Et juste après, commença la discussion qu'il n'aurait pas fallu mener.

Eh oui, dit Bova d'une voix ferme maintenant, la bureaucratie et les bureaucrates, c'est ça qui nous a amenés jusqu'ici.

C'est terrible, la bureaucratie, approuva Darenski. Mon chauffeur me racontait que, dans son village, on ne pouvait obtenir le moindre papier si l'on n'offrait pas une bouteille de vodka.

Ne plaisantez pas. Il n'y a pas de quoi rire. La bureaucratie, ce n'est pas drôle ; même en temps de paix, elle vous réduisait  un homme à moins que rien. Mais au front... la bureaucratie peut être encore plus effrayante. Je peux vous raconter un exemple. Un pilote saute de son avion : un Messer l'avait allumé. Le pilote n'avait rien mais ses pantalons avaient brûlé.

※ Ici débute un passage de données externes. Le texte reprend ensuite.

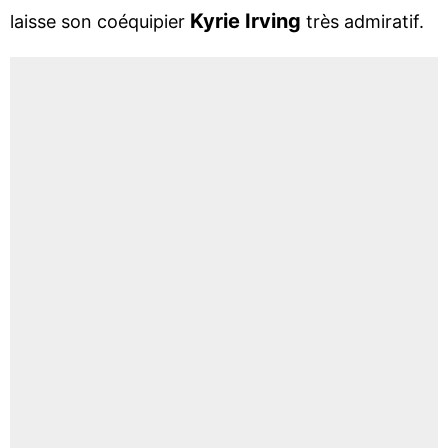
Kyrie Irving
laisse son coéquipier
très admiratif.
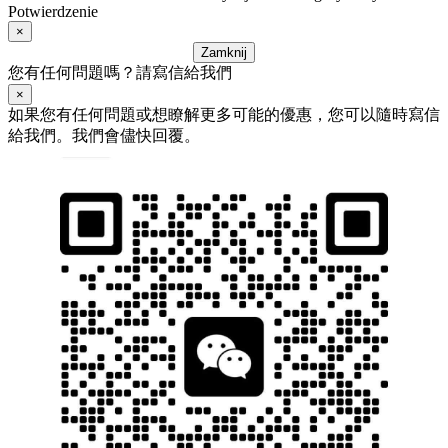
Potwierdzenie
×
Zamknij
您有任何問題嗎？請寫信給我們
×
如果您有任何問題或想瞭解更多可能的優惠，您可以隨時寫信
給我們。我們會儘快回覆。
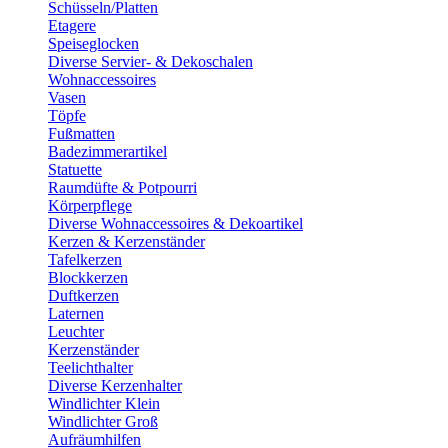
Schüsseln/Platten
Etagere
Speiseglocken
Diverse Servier- & Dekoschalen
Wohnaccessoires
Vasen
Töpfe
Fußmatten
Badezimmerartikel
Statuette
Raumdüfte & Potpourri
Körperpflege
Diverse Wohnaccessoires & Dekoartikel
Kerzen & Kerzenständer
Tafelkerzen
Blockkerzen
Duftkerzen
Laternen
Leuchter
Kerzenständer
Teelichthalter
Diverse Kerzenhalter
Windlichter Klein
Windlichter Groß
Aufräumhilfen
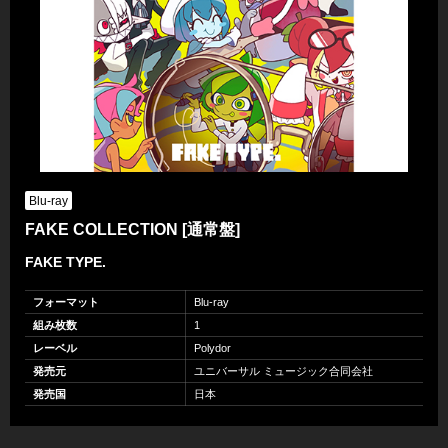
Blu-ray
FAKE COLLECTION [通常盤]
FAKE TYPE.
フォーマット
Blu-ray
組み枚数
1
レーベル
Polydor
発売元
ユニバーサル ミュージック合同会社
発売国
日本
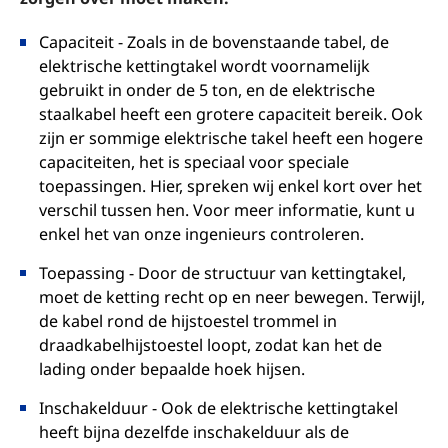
Capaciteit - Zoals in de bovenstaande tabel, de
elektrische kettingtakel wordt voornamelijk
gebruikt in onder de 5 ton, en de elektrische
staalkabel heeft een grotere capaciteit bereik. Ook
zijn er sommige elektrische takel heeft een hogere
capaciteiten, het is speciaal voor speciale
toepassingen. Hier, spreken wij enkel kort over het
verschil tussen hen. Voor meer informatie, kunt u
enkel het van onze ingenieurs controleren.
Toepassing - Door de structuur van kettingtakel,
moet de ketting recht op en neer bewegen. Terwijl,
de kabel rond de hijstoestel trommel in
draadkabelhijstoestel loopt, zodat kan het de
lading onder bepaalde hoek hijsen.
Inschakelduur - Ook de elektrische kettingtakel
heeft bijna dezelfde inschakelduur als de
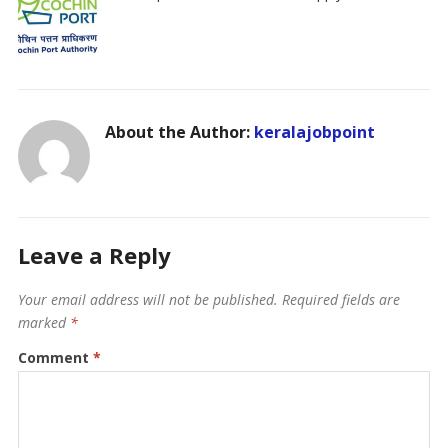
About the Author:
keralajobpoint
Leave a Reply
Your email address will not be published.
Required fields are
marked
*
Comment
*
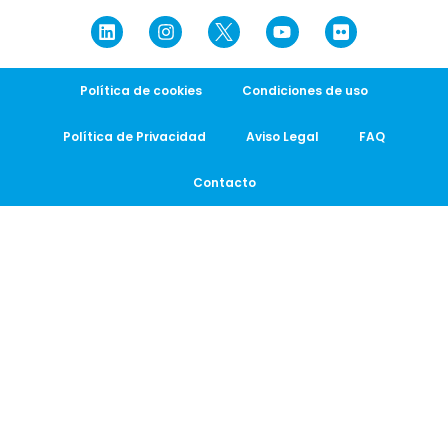
Política de cookies
Condiciones de uso
Política de Privacidad
Aviso Legal
FAQ
Contacto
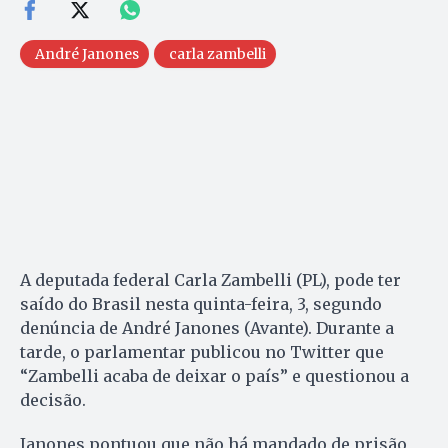
André Janones
carla zambelli
A deputada federal Carla Zambelli (PL), pode ter
saído do Brasil nesta quinta-feira, 3, segundo
denúncia de André Janones (Avante). Durante a
tarde, o parlamentar publicou no Twitter que
“Zambelli acaba de deixar o país” e questionou a
decisão.
Janones pontuou que não há mandado de prisão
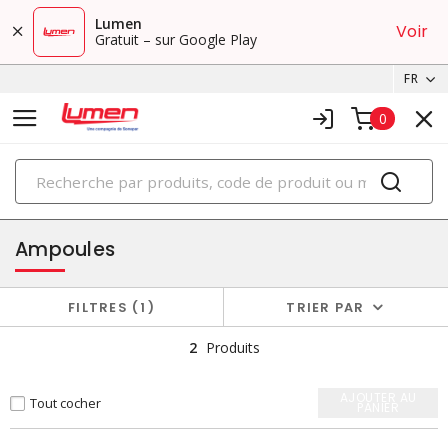
Lumen
Voir
Gratuit – sur Google Play
FR
0
PRODUITS
éclairage
Ampoules
FILTRES
1
TRIER PAR
2
Produits
AJOUTER AU
Tout cocher
PANIER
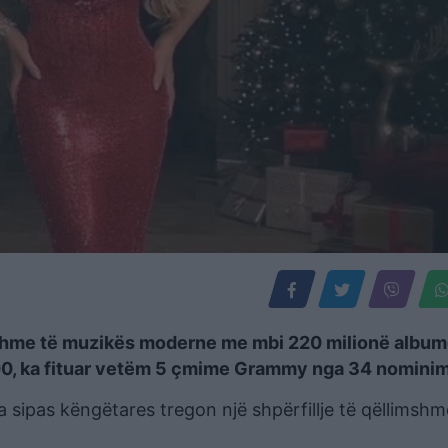
sshme të muzikës moderne me mbi 220 milionë album
 100, ka fituar vetëm 5 çmime Grammy nga 34 nomini
ka sipas këngëtares tregon një shpërfillje të qëllimsh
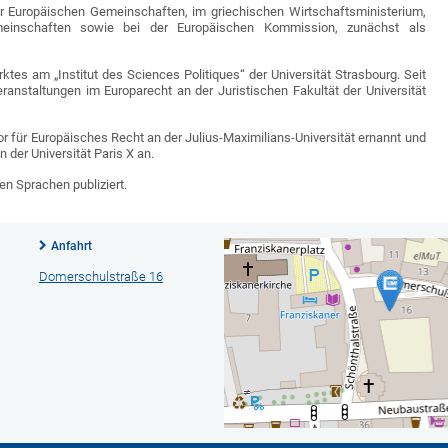
der Europäischen Gemeinschaften, im griechischen Wirtschaftsministerium,
meinschaften sowie bei der Europäischen Kommission, zunächst als
tes am „Institut des Sciences Politiques“ der Universität Strasbourg. Seit
anstaltungen im Europarecht an der Juristischen Fakultät der Universität
r für Europäisches Recht an der Julius-Maximilians-Universität ernannt und
 der Universität Paris X an.
en Sprachen publiziert.
Anfahrt
Domerschulstraße 16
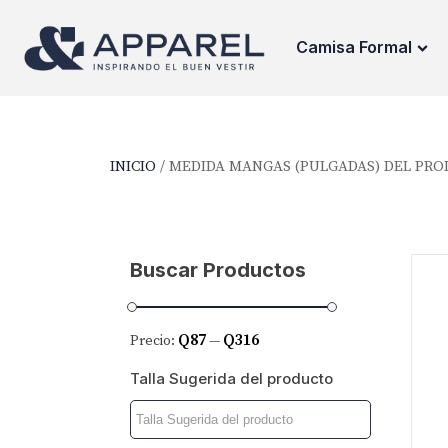
Camisa Formal
INICIO
/ MEDIDA MANGAS (PULGADAS) DEL PROD
Buscar Productos
Q87
Q316
Precio:
—
Talla Sugerida del producto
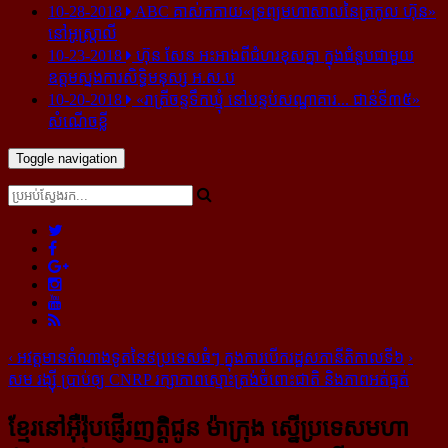
10-28-2018
ABC គាស់​កកាយ​«ទ្រព្យមហាសាល​នៃ​ត្រកូល ហ៊ុន»​
នៅ​អូស្ត្រាលី
10-23-2018
ហ៊ុន សែន អះអាង​ពី​ជំហរ​ខុស​គ្នា ក្នុង​ជំនួប​ជាមួយ​
ឧត្តម​ស្នងការ​សិទ្ធិ​មនុស្ស អ.ស.ប
10-20-2018
«រាត្រីចន្ទទឹកឃ្មុំ នៅបន្ទប់សណ្ឋាគារ... ជាន់ទី៣៥»
សំណើចខ្លី
Toggle navigation
‹
អវត្តមាន​តំណាង​ទូត​នៃ៩​ប្រទេស​ធំៗ ក្នុង​ការ​បើក​រដ្ឋសភា​នីតិកាល​ទី៦
›
សម រង្ស៊ី ប្រាប់​ឲ្យ CNRP រក្សា​ភាព​ស្មោះត្រង់​ចំពោះ​ជាតិ និង​ភាព​អត់ធ្មត់
ខ្មែរ​នៅ​អ៊ឺរ៉ុប​ផ្ញើរ​ញត្តិ​ជូន ម៉ាក្រុង ស្នើ​ប្រទេស​មហា​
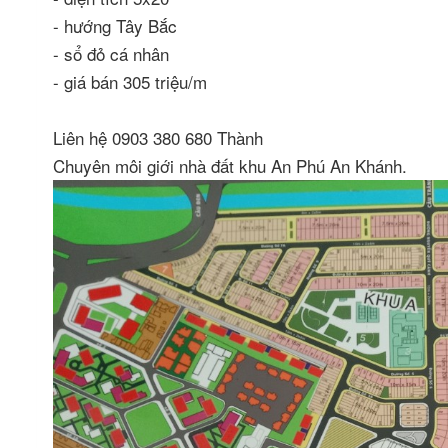
- hướng Tây Bắc
- sổ đỏ cá nhân
- giá bán 305 triệu/m
Liên hệ 0903 380 680 Thành
Chuyên môi giới nhà đất khu An Phú An Khánh.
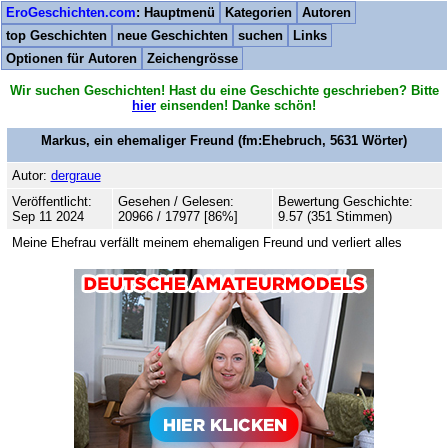
EroGeschichten.com
: Hauptmenü
Kategorien
Autoren
top Geschichten
neue Geschichten
suchen
Links
Optionen für Autoren
Zeichengrösse
Wir suchen Geschichten! Hast du eine Geschichte geschrieben? Bitte
hier
einsenden! Danke schön!
Markus, ein ehemaliger Freund
(fm:Ehebruch,
5631
Wörter)
Autor:
dergraue
Veröffentlicht:
Gesehen / Gelesen:
Bewertung Geschichte:
Sep 11 2024
20966 / 17977 [86%]
9.57 (351 Stimmen)
Meine Ehefrau verfällt meinem ehemaligen Freund und verliert alles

Ecoutez la suite : on ne lui donne pas de pantalons ! L'intendant refuse : les précédents n'avaient pas fini leur temps, point à la ligne ! Le pilote est resté trois jours sans pantalons ! Il a fallu remonter jusqu'au chef de l'escadrille.

Pardon, mais ça n'a pas de rapport, dit Darenski. Ce n'est pas parce qu'un idiot a refusé quelque part de délivrer des pantalons que nous avons reculé de Brest jusqu'au désert de la Caspienne.

Est-ce que je dis que c'est la faute des pantalons ? Je vais vous donner un autre exemple. Une unité s'est trouvée encerclée, les hommes n'ont rien à manger. Une escadrille reçoit l’ordre  de leur parachuter des vivres. L'intendance refuse : il nous faut une signature de décharge sur le bon de livraison, qu'ils disent, et si on leur jette des sacs d'en haut, on ne voit pas comment on pourra avoir notre  décharge.  Il  n'y avait rien  à  faire. On n'a  pas pu le convaincre. Il leur a fallu un ordre écrit de leurs supérieurs. Darenski sourit.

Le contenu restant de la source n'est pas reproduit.